The end of all particulars is to return to the absolute universal. Whether concepts such as particulars or universals help man in his quest of self-discovery is something which only the subjective can affirm or deny ultimately. My task as a philosopher is merely to write sentences which reveal a part of me in them. I’m more literary than anything else. I only got into philosophy in order to understand the development of intellectual history. If I wanted to write prettily, I would have read more Tolstoy or William Hazlitt. No. Instead, having been influenced most by Emerson and Nietzsche, I thought it best to write in a systematically unsystematic way: to plan what I’m going to write, but not to actually know the structure of it.
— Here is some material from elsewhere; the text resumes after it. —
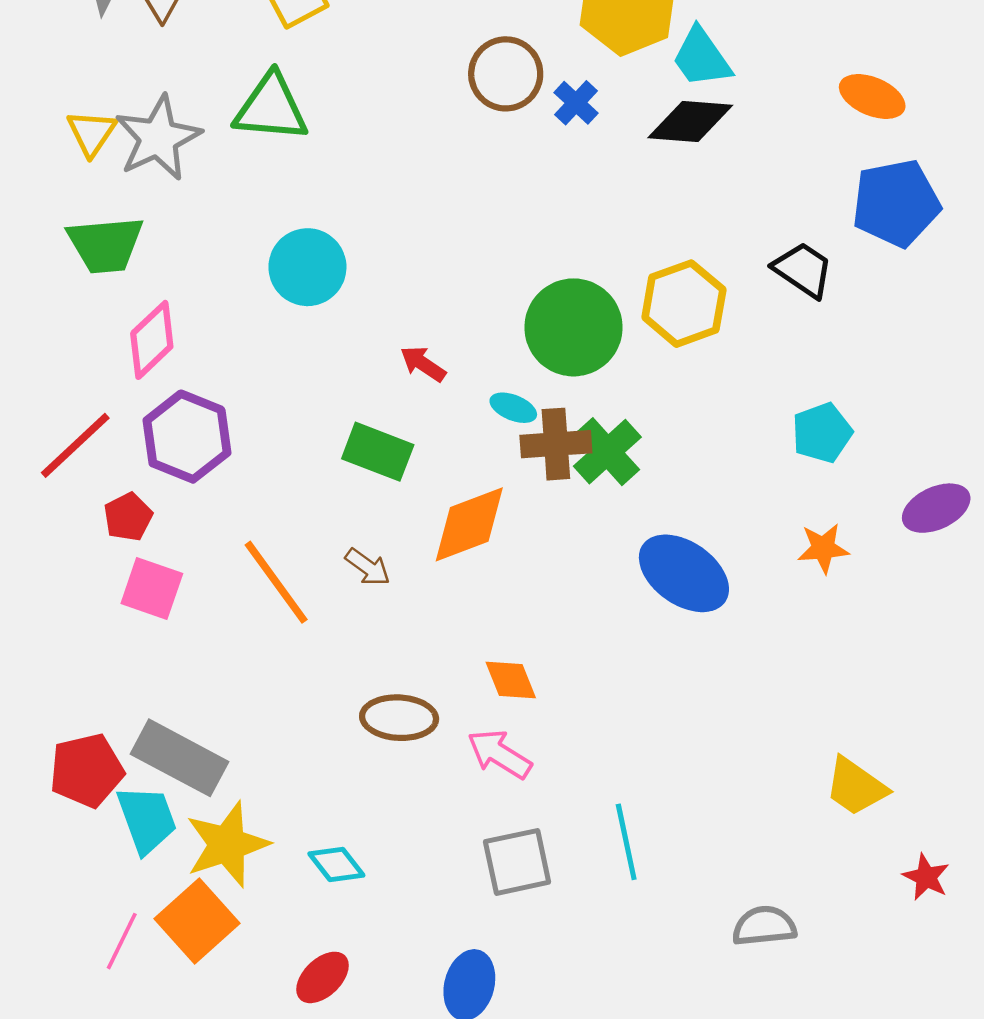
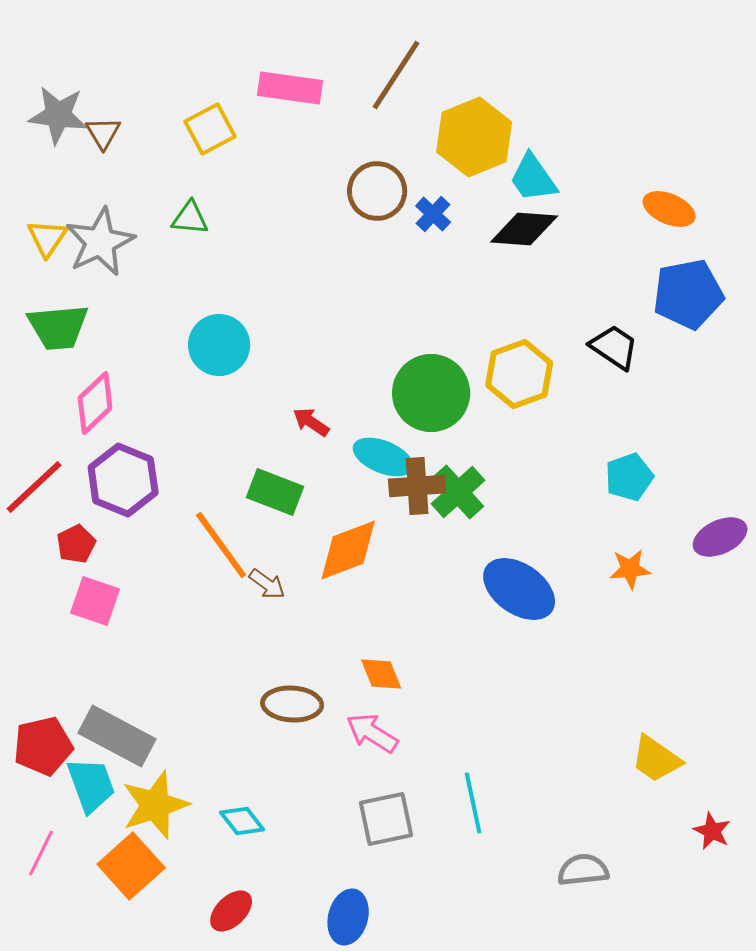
green triangle: (271, 108) -> (190, 218), size x0.6
cyan ellipse: (513, 408) -> (383, 457), size x1.6
orange line: (276, 582) -> (221, 545), moved
pink line: (122, 941) -> (41, 853), moved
The freest thought, which I feel is closest to the universal in its Notion (notion being the embodiment of movement in the process of thinking), is that which overlaps with the process of becoming itself. It cannot be disputed, I believe, that Joyce really had the most dynamic, the most dialectical, style in literature—a style that has its roots in Sterne’s Tristram Shandy—really reflecting the universal within man, the single individual as found within the infinite, rather than merely being an anti-personal narrative of a single idea unraveling itself before the reader.
How contradictory Schopenhauer seems when he claimed his whole philosophical system was merely the unfolding of a single idea, turned over and over again revealing its various forms; one can say his kind of philosophizing was λιθοστρέφης (lithostrephēs), that is, one who turns over rocks. Indeed, you may find many interesting things under one, especially one of size, but to claim that the whole world—universal and particular—is revealed merely by interpreting it through a single domineering lens which is slavishly adhered to with a dogmatic consistency is folly of the highest regard.
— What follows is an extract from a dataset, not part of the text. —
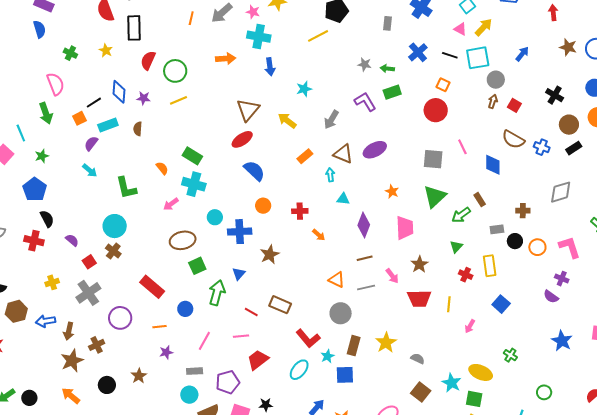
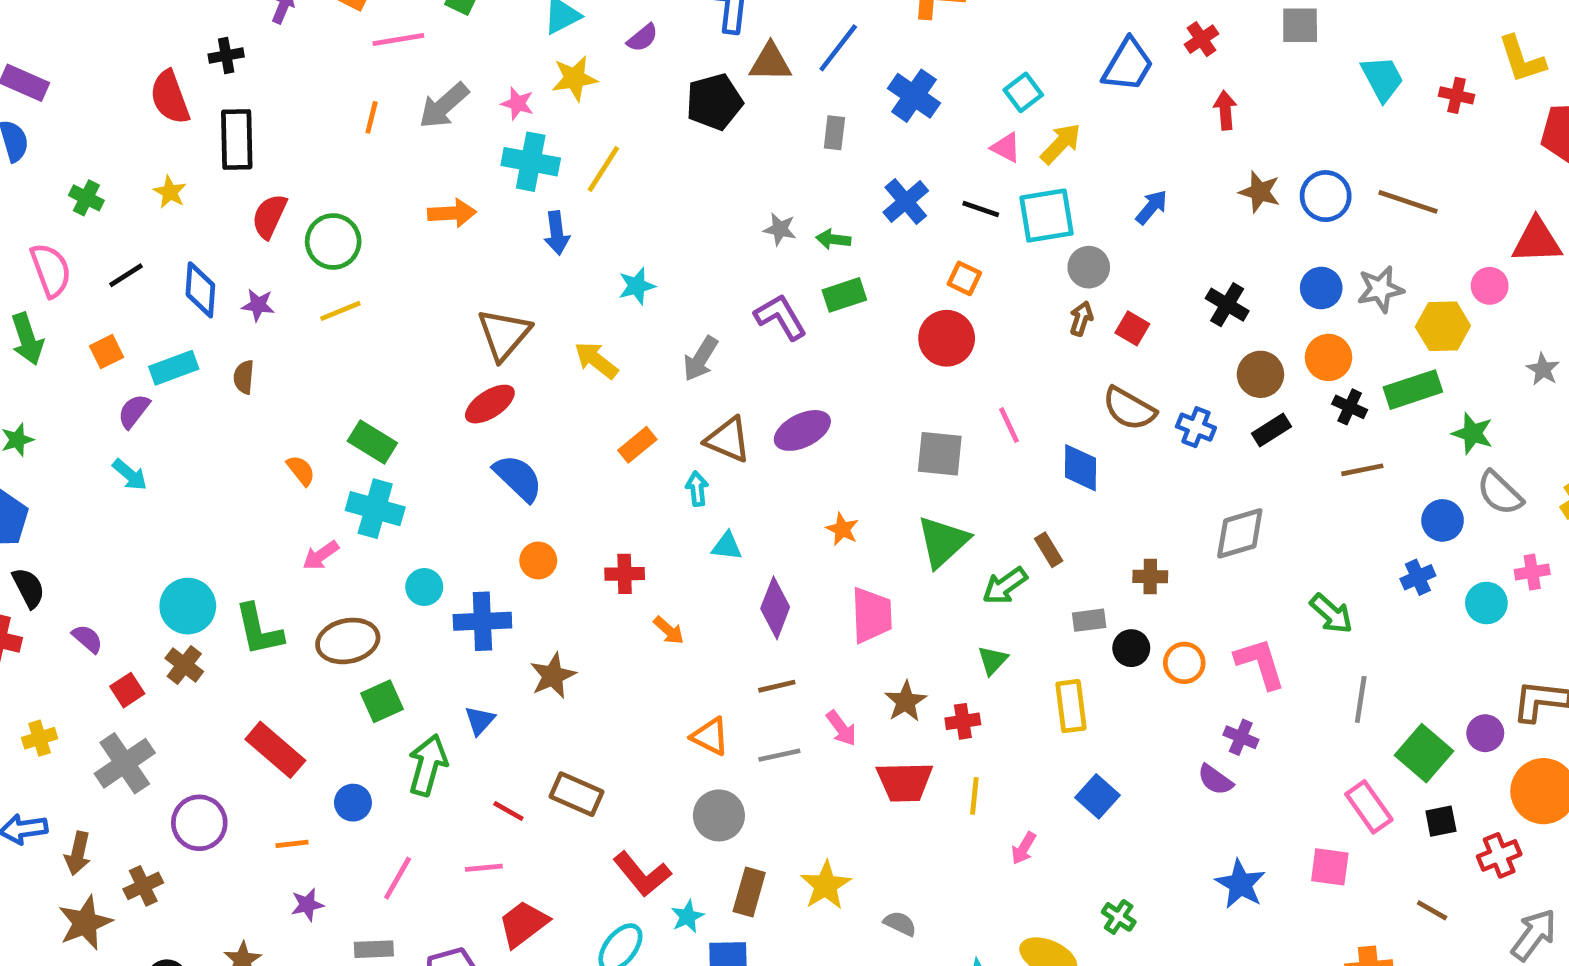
yellow line: (318, 36) -> (603, 169), moved, turned -30
black line: (94, 103) -> (126, 275), moved
green L-shape: (126, 188) -> (259, 630), moved
red cross: (466, 275) -> (963, 721), moved, turned -32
Nobody knows how difficult it is to describe the indescribable until they have tried it themselves. Damn all universals and particulars, for they compose man but never with harmony. The world disproves a consistent man by revealing to him the correctness of the inconsistent man. So long as you stick to rigidity in thinking and consistency in all conceptions, you shall soon enough find yourself master of every thought but slave to every difference; difference is, in fact, something the consistent thinker fears, for he still conceives the world in binaries and false dichotomies.
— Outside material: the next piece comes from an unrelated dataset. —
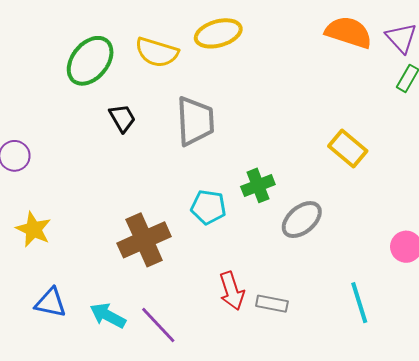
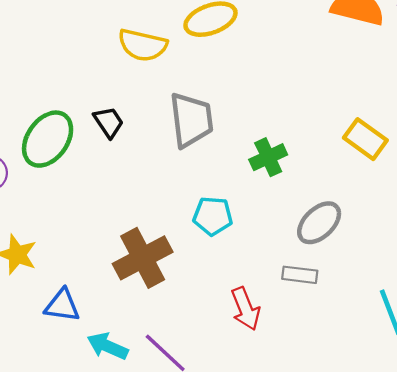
green ellipse: (90, 61) -> (48, 139), moved
green cross: (258, 185) -> (268, 157), moved
blue triangle: (51, 303) -> (62, 305), moved
gray rectangle: (272, 304) -> (300, 275), moved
Nothing shall ever come of a stable man but wretched stability—no love for sensitivity or the chance for passions to override the logical side of the mind. It is all too much to ask for a change in one who thinks they are right, no evidence to the contrary able to overthrow their wrong ideas. For them, only the particular is real, and the universal bears no meaning whatsoever. The confessions of the world, however, bear this one truth in mind: the universal is in the particular’s mind, and every flux of time is in the universal’s shine.